> RECORD EXTRACTS:
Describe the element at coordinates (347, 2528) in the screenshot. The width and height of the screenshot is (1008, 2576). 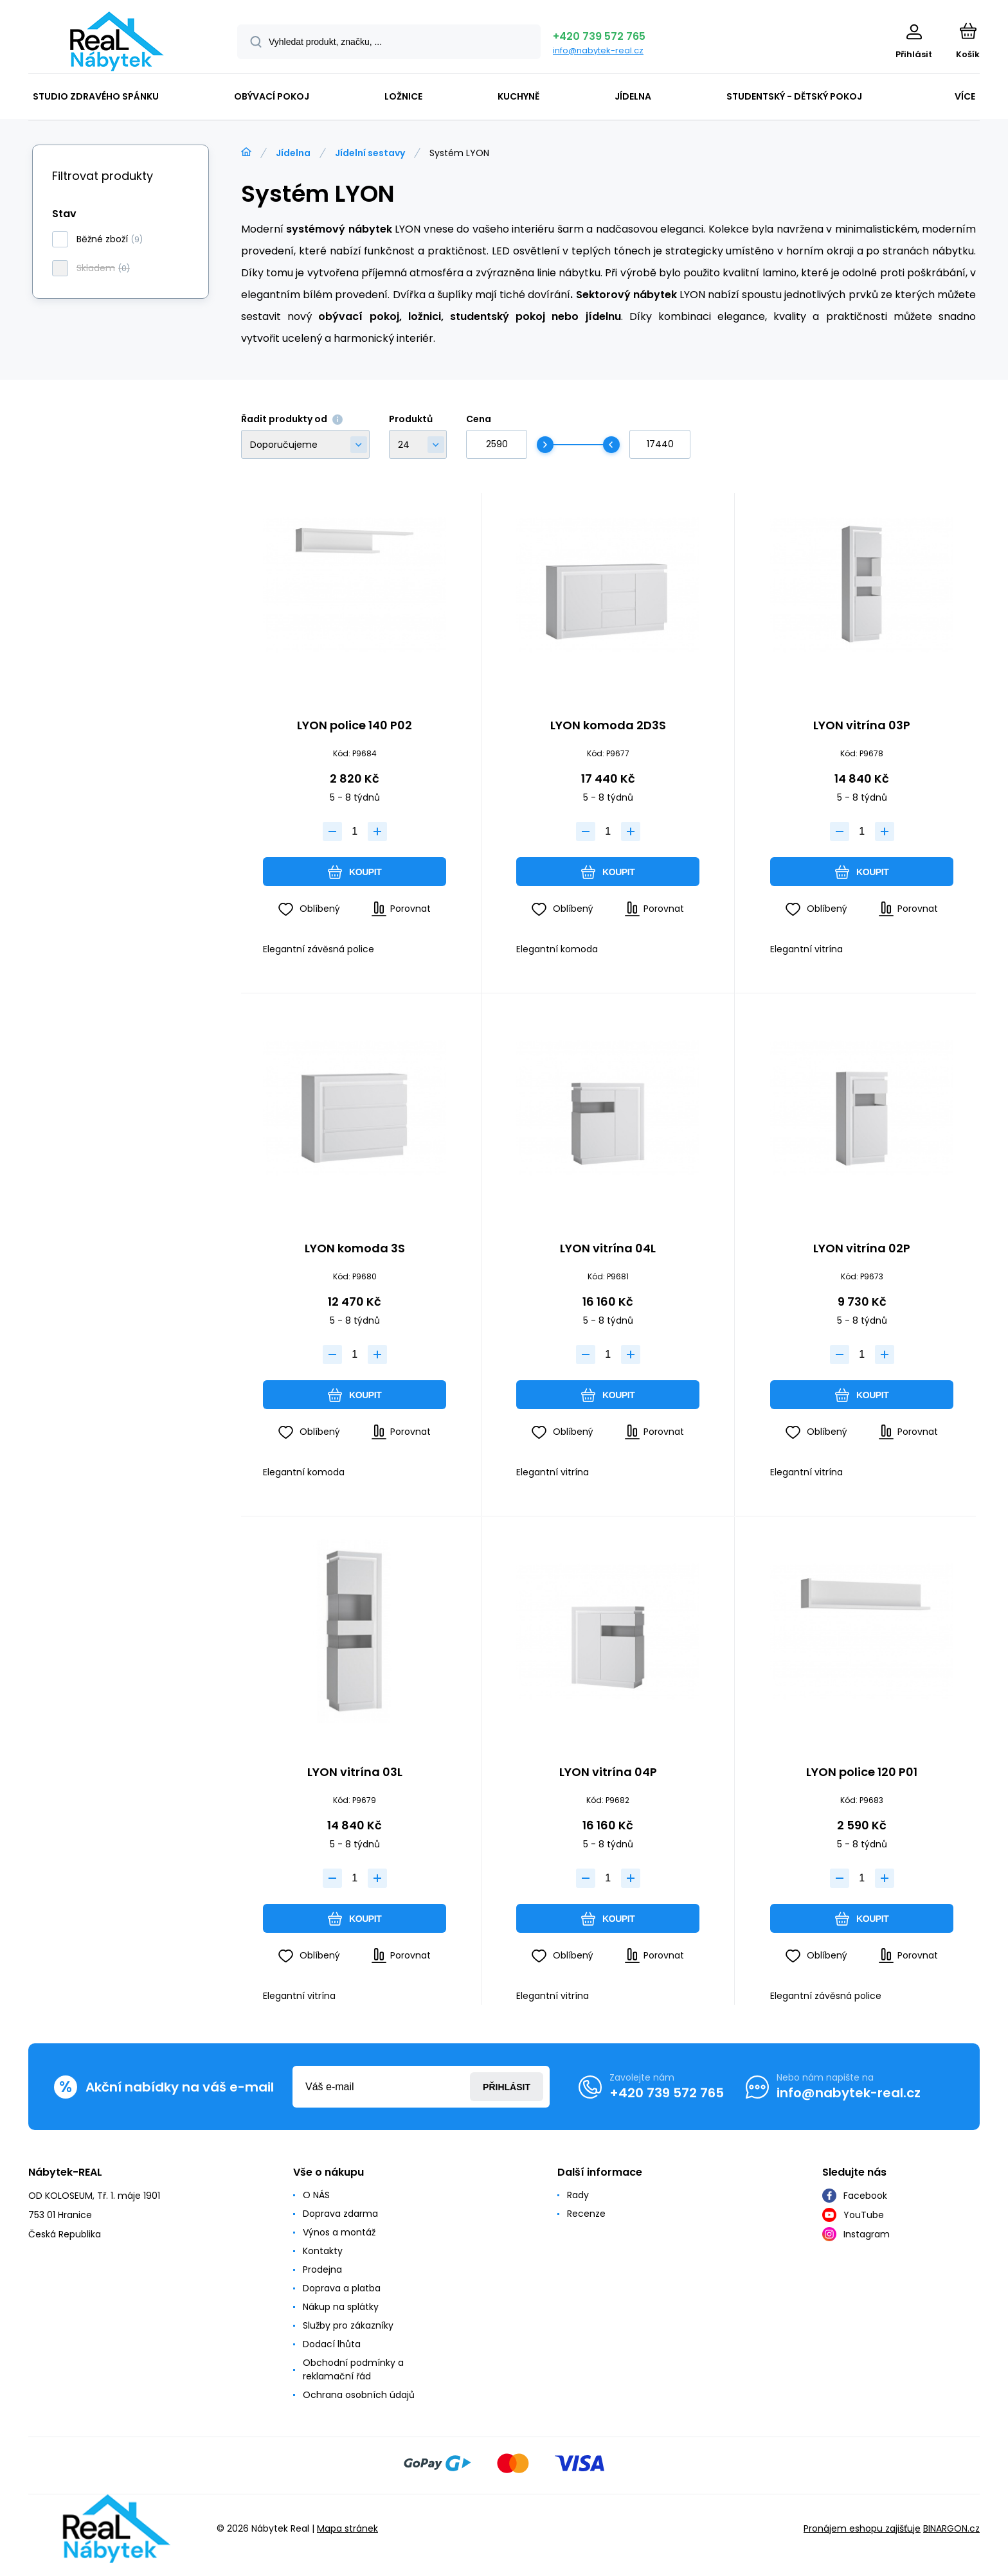
I see `Mapa stránek` at that location.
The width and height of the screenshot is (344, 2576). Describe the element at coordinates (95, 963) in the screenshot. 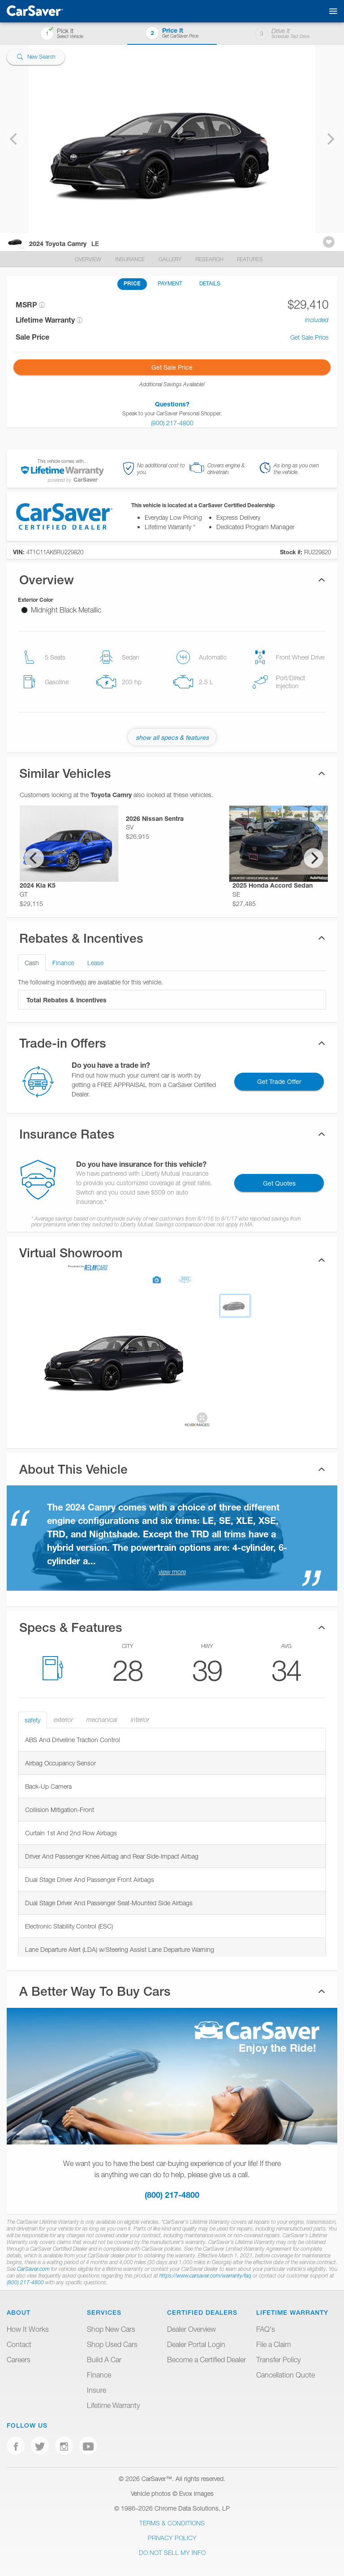

I see `Lease [tab]` at that location.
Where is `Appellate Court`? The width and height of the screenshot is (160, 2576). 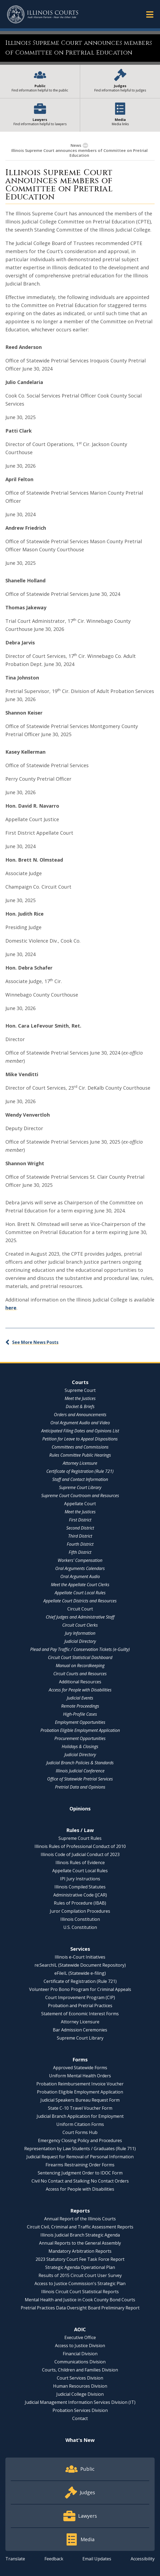 Appellate Court is located at coordinates (80, 1504).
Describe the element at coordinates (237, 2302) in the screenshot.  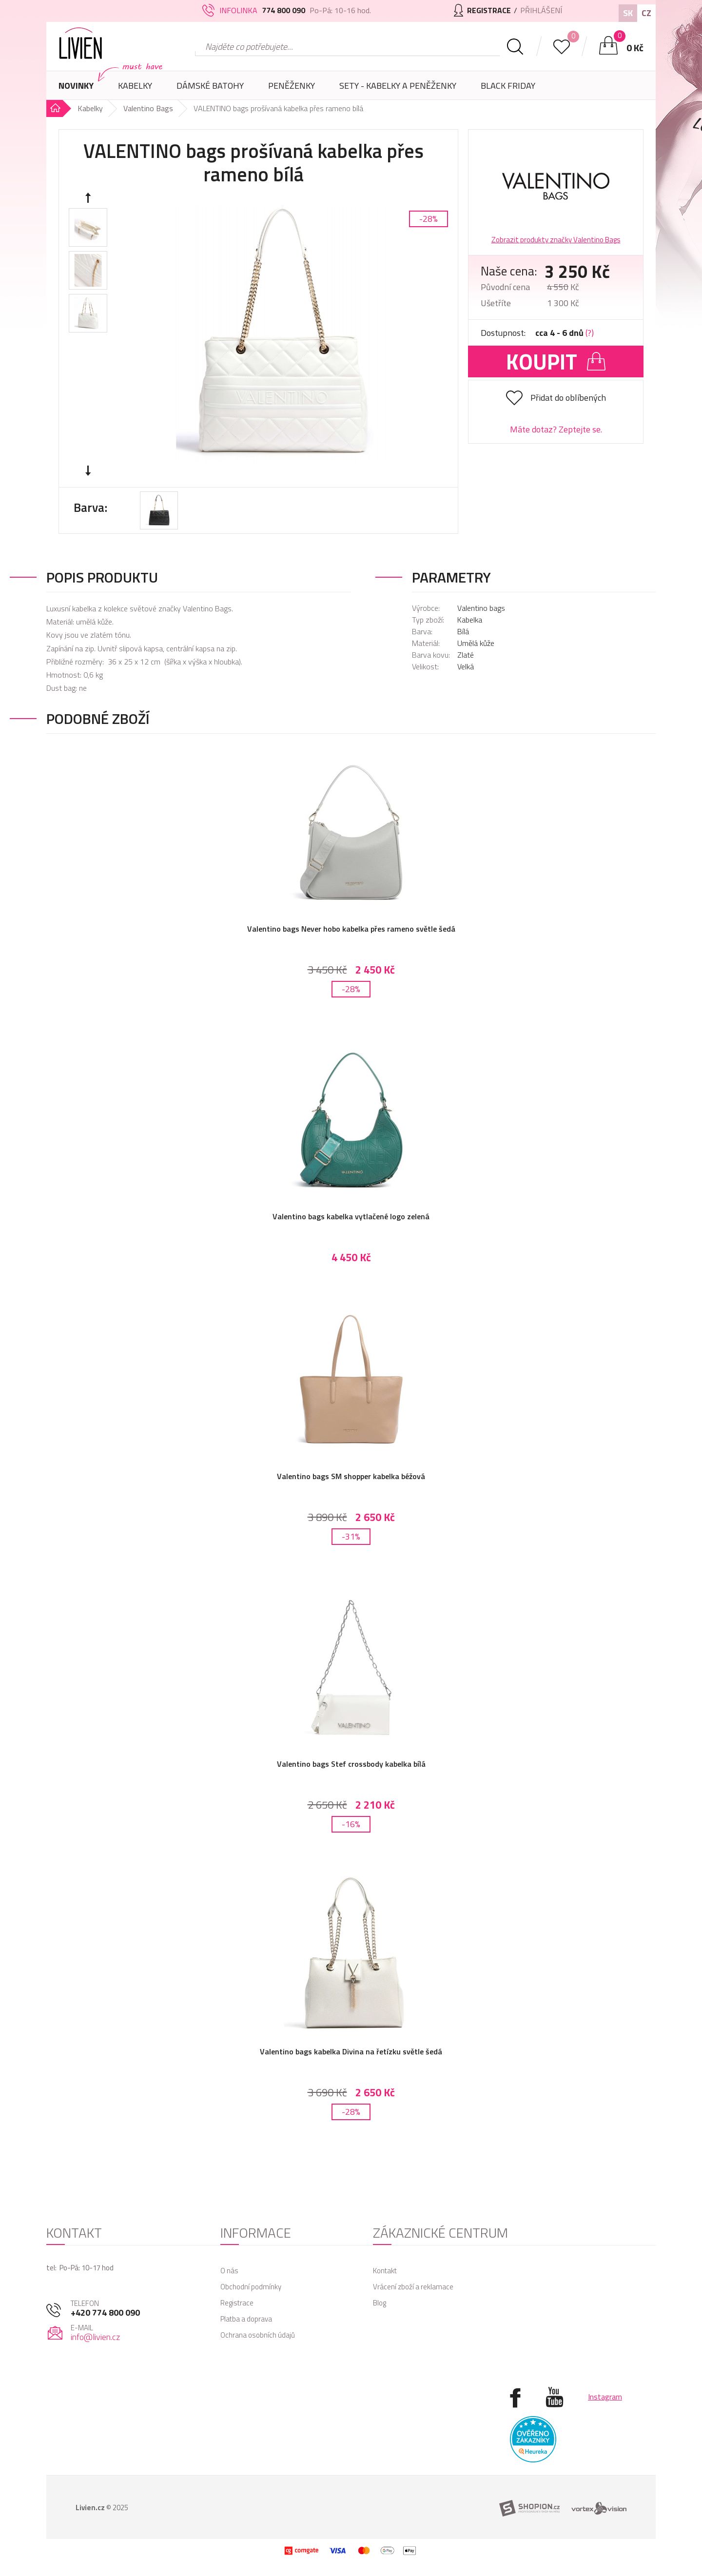
I see `Registrace` at that location.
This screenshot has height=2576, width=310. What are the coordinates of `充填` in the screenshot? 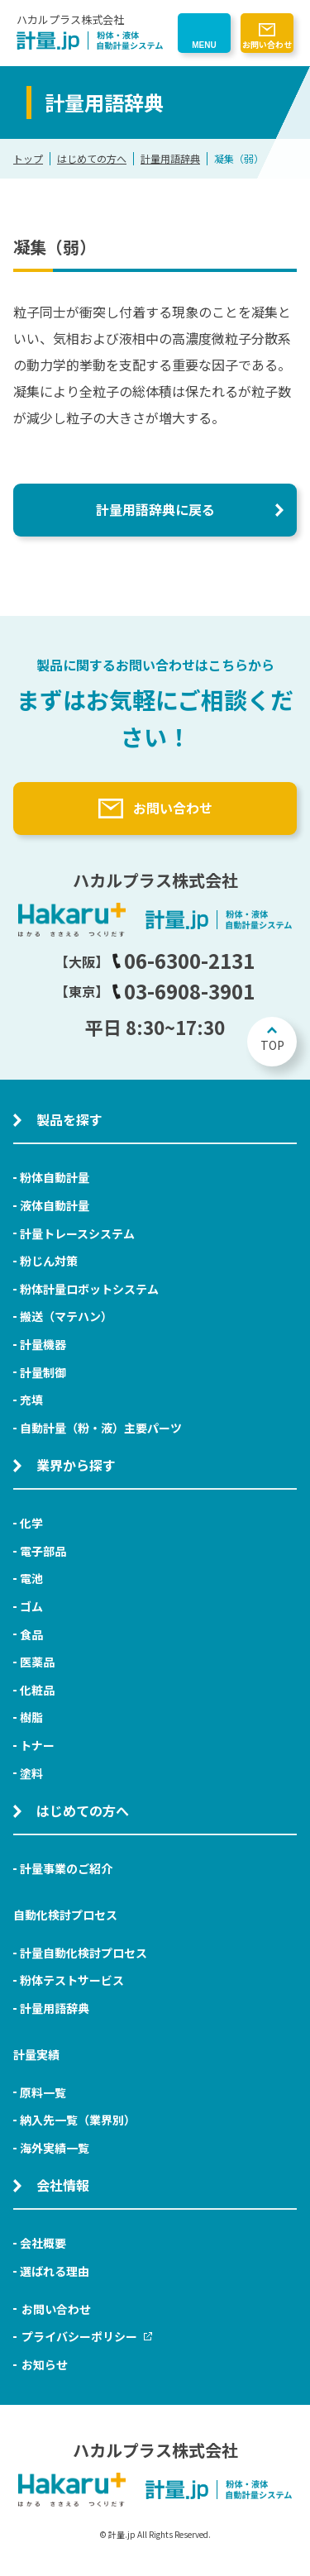 It's located at (31, 1399).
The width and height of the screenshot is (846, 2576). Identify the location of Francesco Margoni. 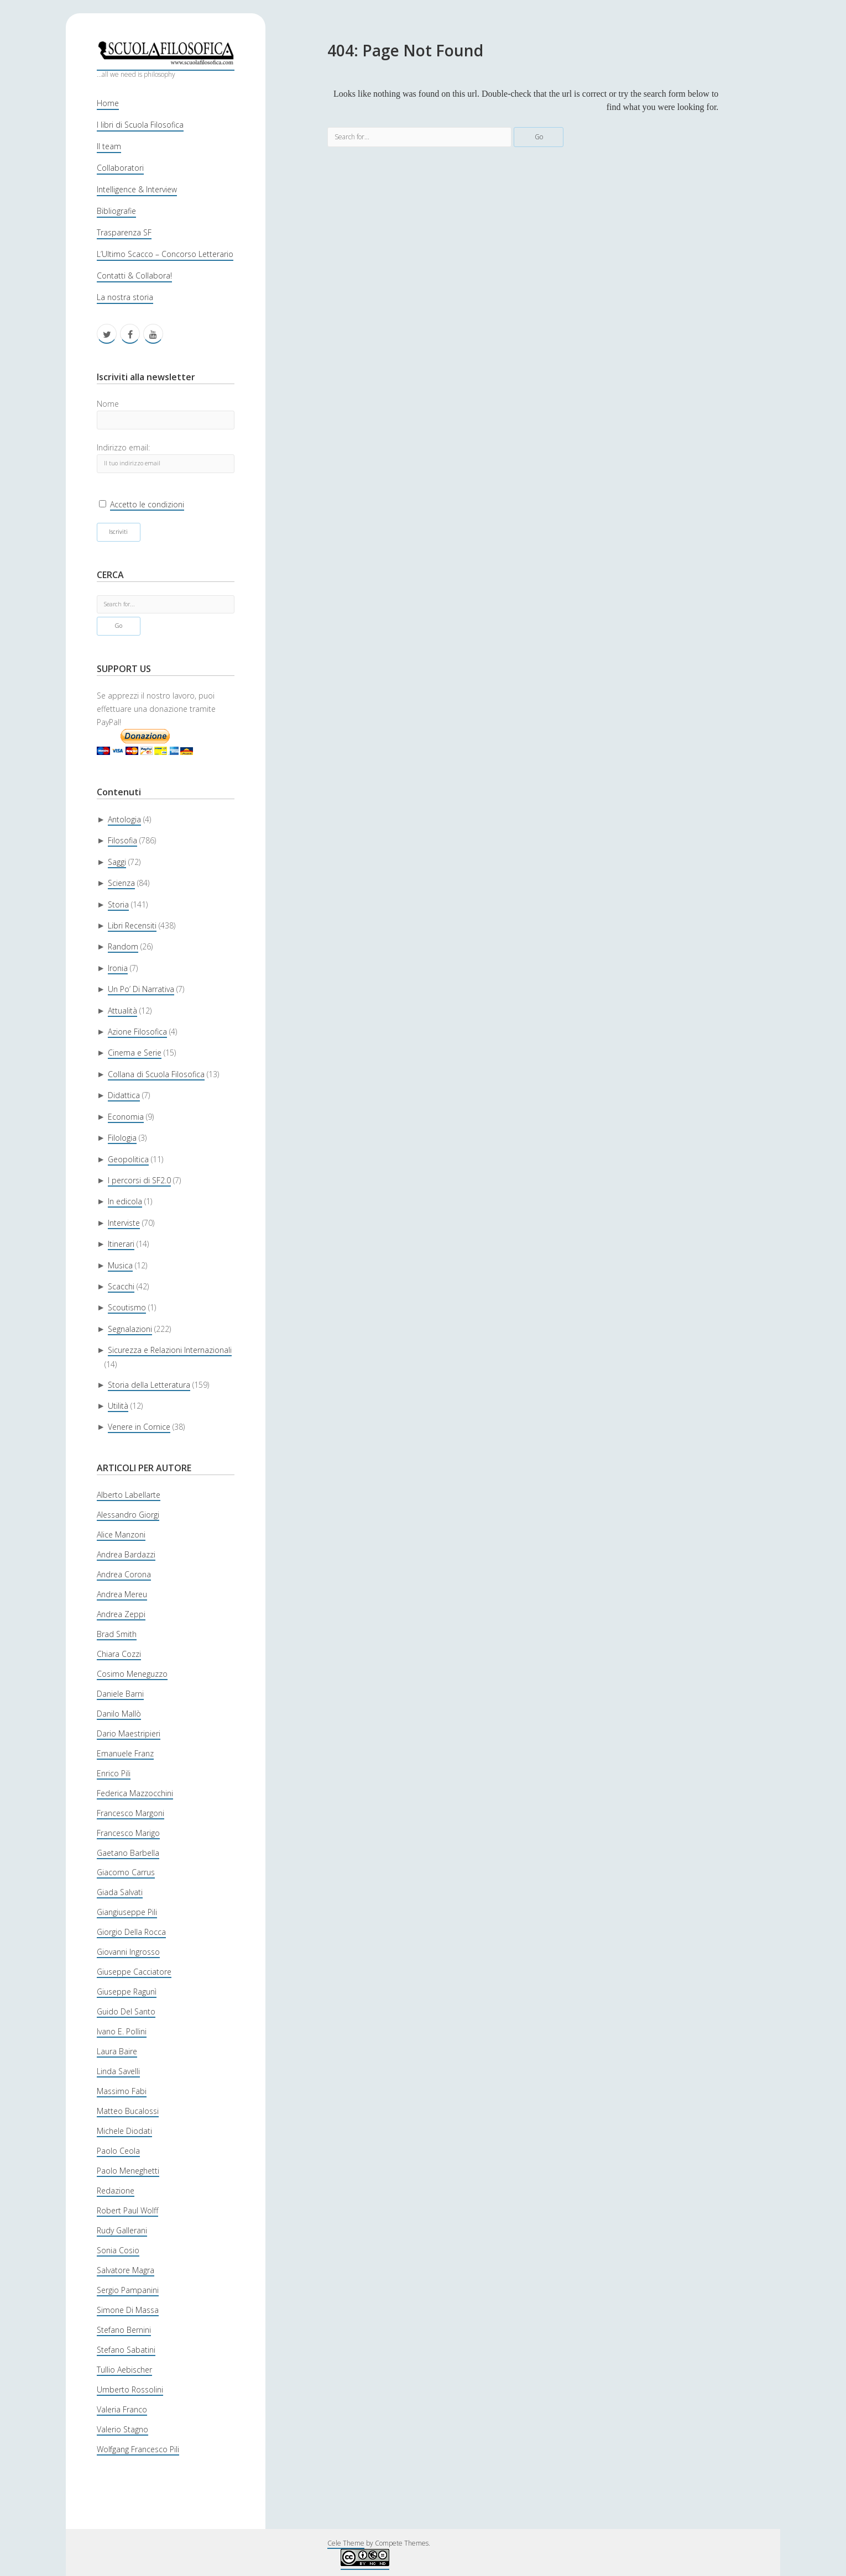
(130, 1813).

> TASK GOAL:
Output exactly the lines from the one that has "The width and height of the screenshot is (846, 2576)." through the end of the data. Do not include pictures.

> TASK RESULT:
The width and height of the screenshot is (846, 2576). Identify the location of Francesco Margoni. 
(130, 1813).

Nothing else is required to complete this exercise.